PET llamas at a show farm which attracts thousands of visitors a year were victims of the foot-and-mouth epidemic this week.

More than 1,400 sheep, five cattle, two pigs, three llamas, 12 goats and three deer were among the pet animals destroyed by Maff officials at Hall Hill farm, near Lanchester.

But farm spokesman Ann Darlington has vowed to reopen the farm and spoke of her gratitude to the people of the area who had offered support.

She said: "We are all absolutely devastated by what has happened. The llamas were our family pets as well.

"Thankfully we still have our horses, donkeys, rabbits and ducks which are among the favourites of the children. Some children have been in touch and have been upset. Some of them had adopted the animals and we haven't been able to write to them yet.

"We have been overwhelmed by the kind responses we've had and it is helping us to look on the bright side. We definitely want to re-open but the advice we've had is so conflicting it is hard to know when we might be able to do that."

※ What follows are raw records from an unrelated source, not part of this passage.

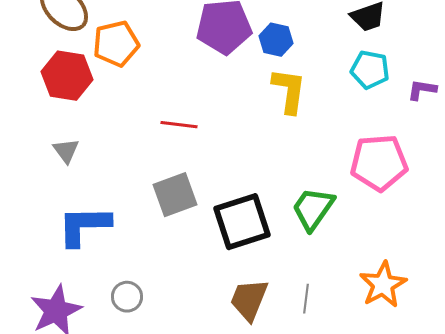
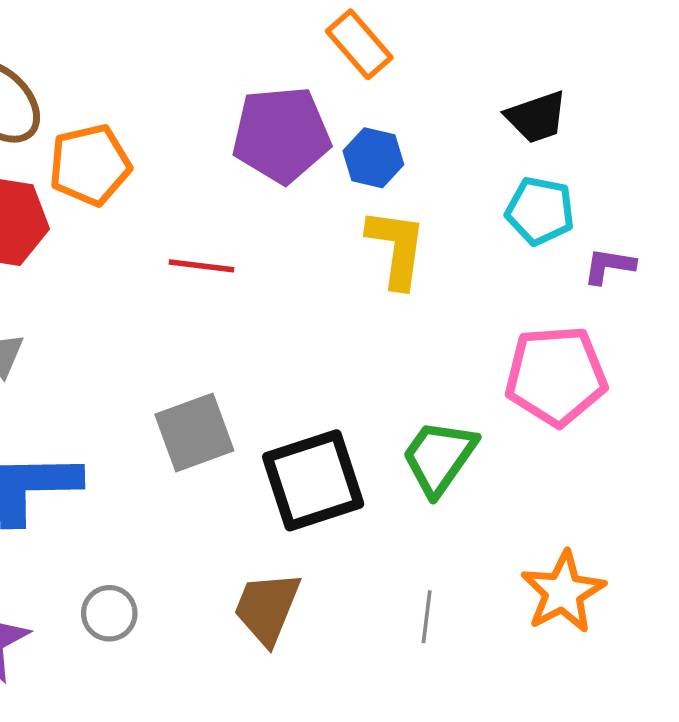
purple L-shape: (422, 90) -> (609, 266), moved
red line: (179, 125) -> (201, 266), moved
brown trapezoid: (249, 300) -> (267, 608), moved

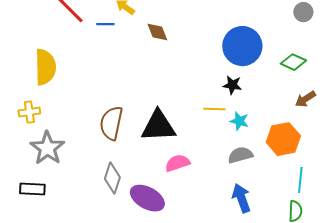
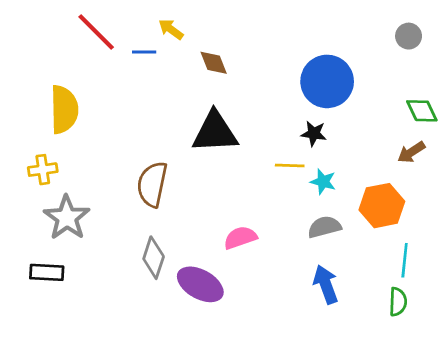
green diamond: (293, 62) -> (422, 111), moved, turned 40
black triangle: (158, 126) -> (215, 132), moved

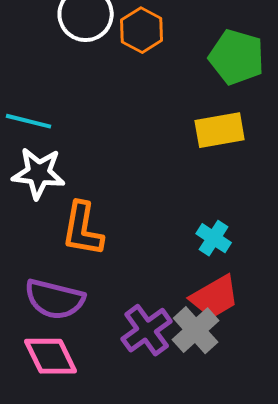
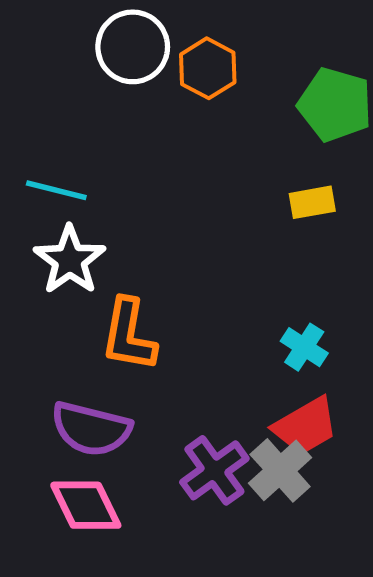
yellow rectangle: (220, 130) -> (312, 202), size x0.7
white star: (39, 173) -> (70, 260), turned 30

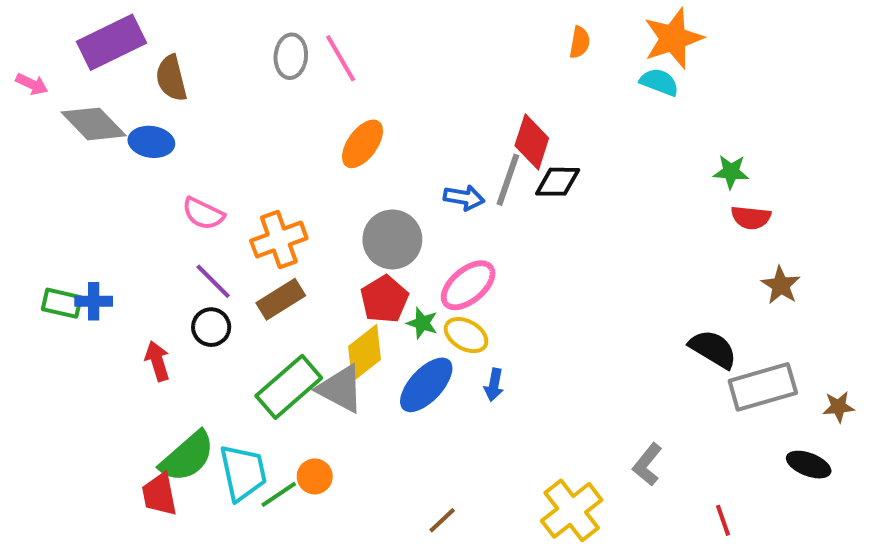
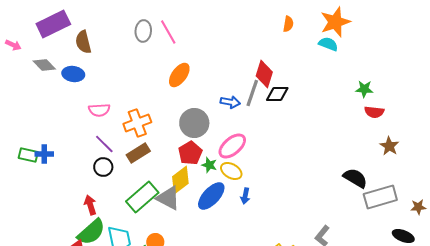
gray diamond: (94, 124) -> (44, 65), size x0.7
pink semicircle: (203, 214) -> (99, 110), turned -30
red arrow: (157, 361) -> (90, 205), moved

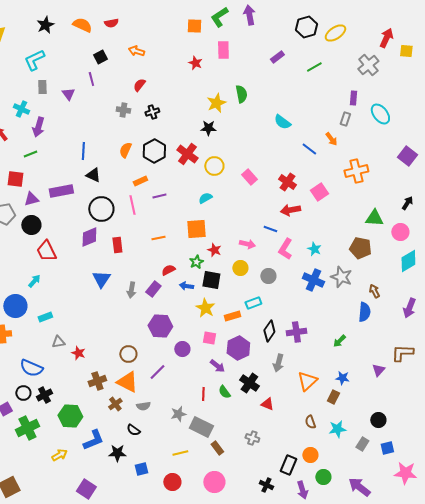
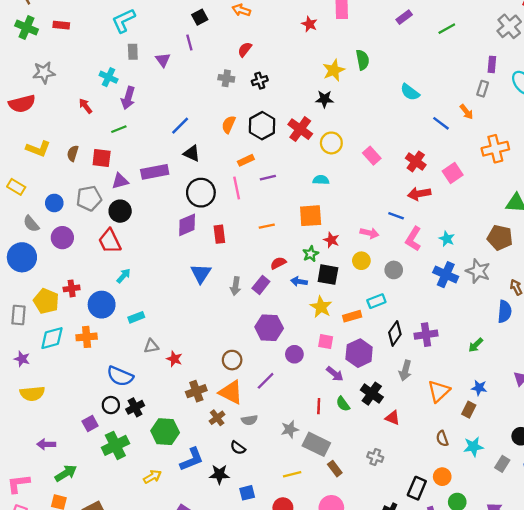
blue line: (83, 151) -> (180, 126), turned 42
cyan semicircle: (205, 198) -> (321, 180), turned 32
red trapezoid: (46, 251) -> (110, 241), moved

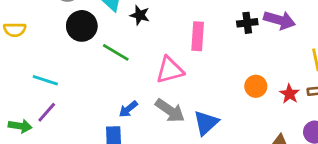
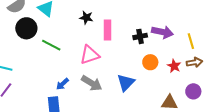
black star: (140, 15) -> (86, 18), moved
purple arrow: (279, 20) -> (162, 32), moved
black cross: (247, 23) -> (140, 36), moved
blue triangle: (206, 123) -> (126, 83), moved

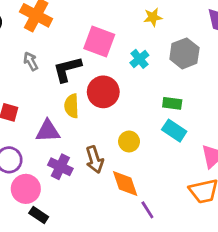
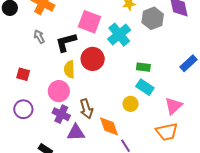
gray hexagon: (184, 53) -> (153, 18), moved
cyan cross: (139, 59) -> (119, 35), size x1.6
purple triangle: (48, 131) -> (76, 133), moved
yellow circle: (129, 141) -> (131, 104), moved
pink circle: (26, 189) -> (59, 91), moved

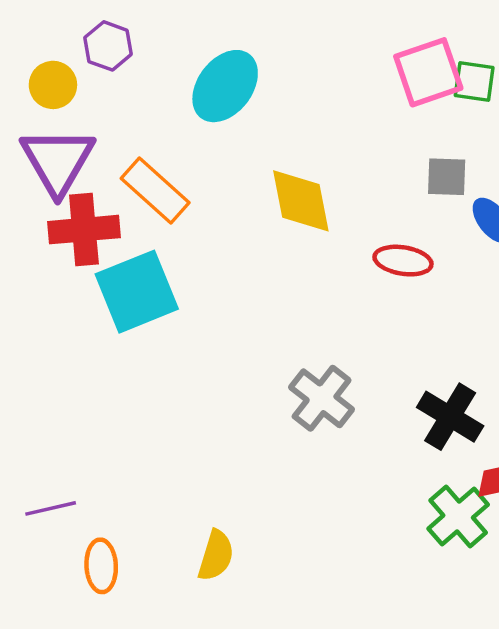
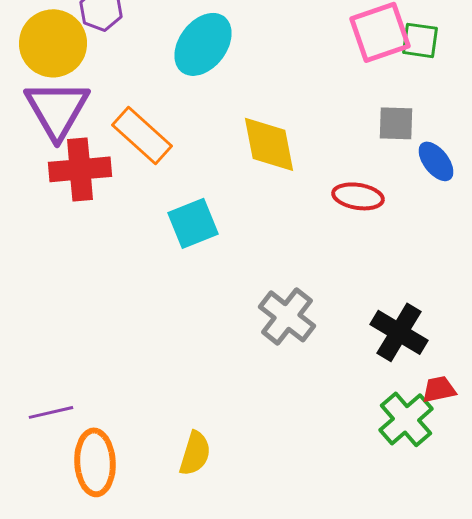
yellow circle: (53, 85) -> (53, 43), size x1.6
cyan square: (137, 292) -> (193, 223), moved, size x0.7
orange ellipse: (101, 566) -> (95, 462), size x1.4

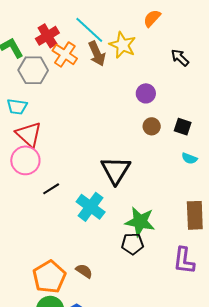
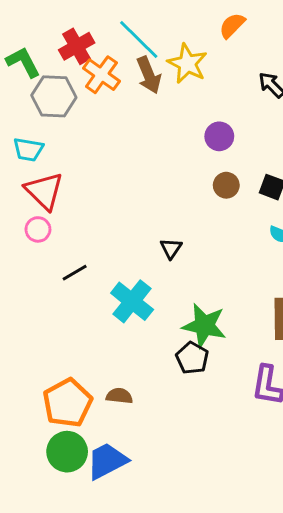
pink circle: (25, 160) -> (38, 229), size x0.6
black triangle: (116, 170) -> (171, 248), size x0.5
black pentagon: (132, 244) -> (192, 358), turned 30
brown semicircle: (84, 271) -> (119, 396), turned -30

Hall Hill, which has been in the Gibson family for three generations, is run by David Gibson with help from his father Jack.

In 1981, Jack and Mrs Darlington, his daughter, opened the farm to the public and the number of visitors has grown to more than 50,000 last year.

The farm built up a collection of chickens, lambs, pigs, donkeys, ponies, rabbits, deer and Highland cattle, as well as the llamas which were big hits with the children.

Mrs Darlington said: "Two of the neighbouring farms had the disease and we were still hoping we cold avoid it. But on Tuesday morning the vets were called in and they confirmed the disease on the spot."

She explained that her parents were still confined to the farm.